Traditionally, June has been a time of make or break in the local IT channel because anybody who couldn't make some money in the year's bumper month was probably in the wrong game. But there's evidence to suggest that wisdom doesn't hold sway any more; at least not to the extent it used to.
For tier-one and tier-two integrators, who predominantly ply their trade in the corporate market, June is still a wonderful time of year when IT managers are frantically trying to dispose of their remaining annual budgets. But for those focused on SMB, signs suggest the June rush might be little more than a slight acceleration. Distribution Central CEO, Scott Frew, said his distribution company, including its Firewall Systems and NetWorld Systems subsidiaries, recorded its best ever month in May and has massive back orders to deal with. He highlighted major security projects, wireless, intrusion prevention and government network spending as key drivers.
"It's an especially busy end of year, above and beyond general buoyancy in the market," he said. "Only one or two of our vendors are not way over budget and they are smaller players without a presence in this country. We have been through a couple of years' hard yakka establishing the managed services model and developing the Web engine but the moons are starting to align."
Similarly, Frew said the majority of tier-one and tier-two integrators buying through Firewall and NetWorld were also in a very positive frame of mind. He said the number of requests for increased credit levels was unprecedented.
"Anybody who isn't doing well at the moment must have something critically wrong with their business," he said.
A tale of two markets
Dicker Data also registered a record month in May but sales manager, Chris Price, said it was difficult to compare current performance with last year because the distributor was beating its June 2006 number almost every month. While the corporate market was going totally mad, SMB had not picked up to the same degree.
"The IT managers in large corporates have to spend budget before they are allocated a new one. If they leave money on the table, they get a lower allocation next year," he said. "It used to be the same in the SMB space but now small businesses operate quarterly rather than yearly so the spending is not as big as it used to be at this time of year."
Price said smarter corporates were also aware that vendors would be making deals this month. December was also busy for the same reasons.
"December is the other anomaly because most vendors run to a calendar year," he said. "IBM does a huge amount of business in the few days between Christmas and New Year."
Data#3 CEO, John Grant, said the ASX-listed integrator felt comfortable about the healthy business environment continuing into the next financial year but its immediate focus was on delivering the best possible result between now and the end of June.
"It's a solid market with plenty of opportunity but there is also no shortage of issues to deal with including competition, managing expense levels and retaining skilled people," he said. "These are the problems you are faced with in a buoyant market."
Attitudes towards ICT had certainly improved, according to Grant, with more customers now looking for greater levels of engagement and prepared to look externally for levels of expertise they don't possess.

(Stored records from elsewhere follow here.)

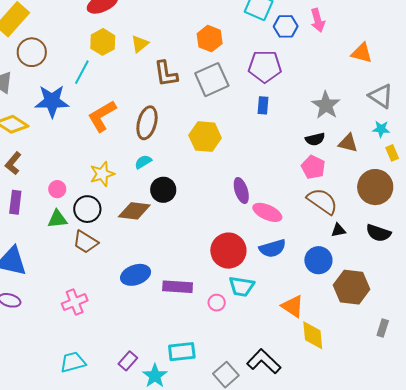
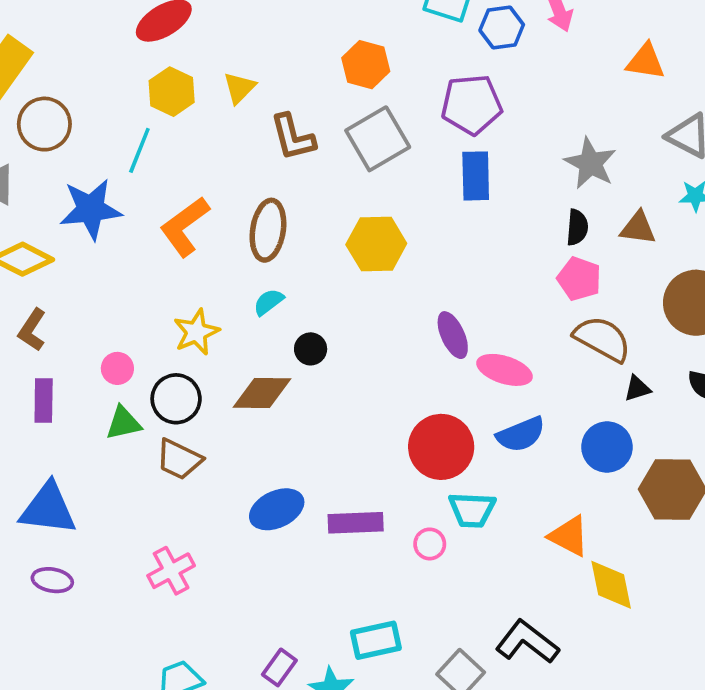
blue rectangle: (263, 105) -> (476, 176), size x1.5
black semicircle: (315, 139) -> (577, 227), turned -66
black circle: (163, 190) -> (311, 349), size x0.7

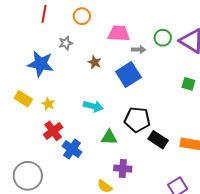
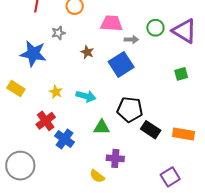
green square: (188, 84) -> (181, 74), turned -32
yellow star: (48, 104) -> (56, 92), moved

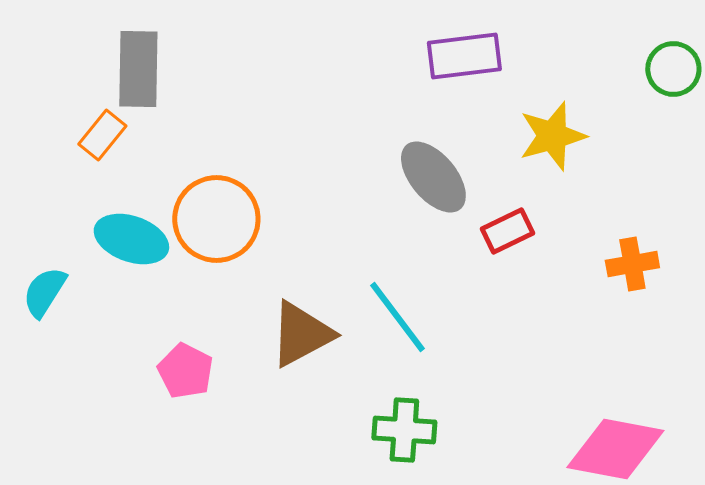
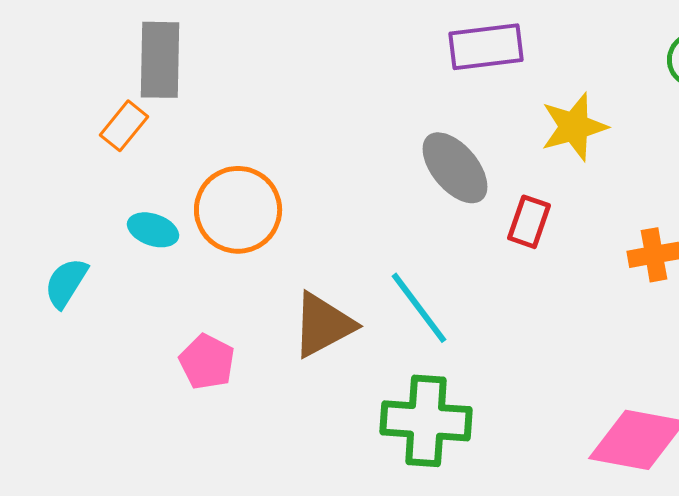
red rectangle: (507, 231) -> (529, 222), turned -45
cyan ellipse: (131, 239) -> (153, 230), size x0.7
green cross: (404, 430) -> (426, 421), size x1.4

"They are exploring new options rather than falling back on old models," he said. "Up until a couple of years ago, we and the vendors were the central point of information but now they are using the Web and their expectations have changed because they are more aware of what technology can do."
Same as it ever was
Allcom Networks technical director, Andrew Leigh, said the run-in to June 30 was typically hectic and as busy if not busier than the same period last year. Allcom used to attribute its fourth quarter hockey stick to winning more than 70 per cent of its business in government but that number was now below half and the end of year rush hadn't gone away.
"Jobs are coming out of the woodwork as people look to empty budgets. It's not being driven by special offers or marketing; it's just the usual 'use it or lose it' work you get at the end of financial year," he said. "We are transitioning how we sell [to get away from the end of financial year rush] but aren't seeing that change reflected in the buying habits of our clients."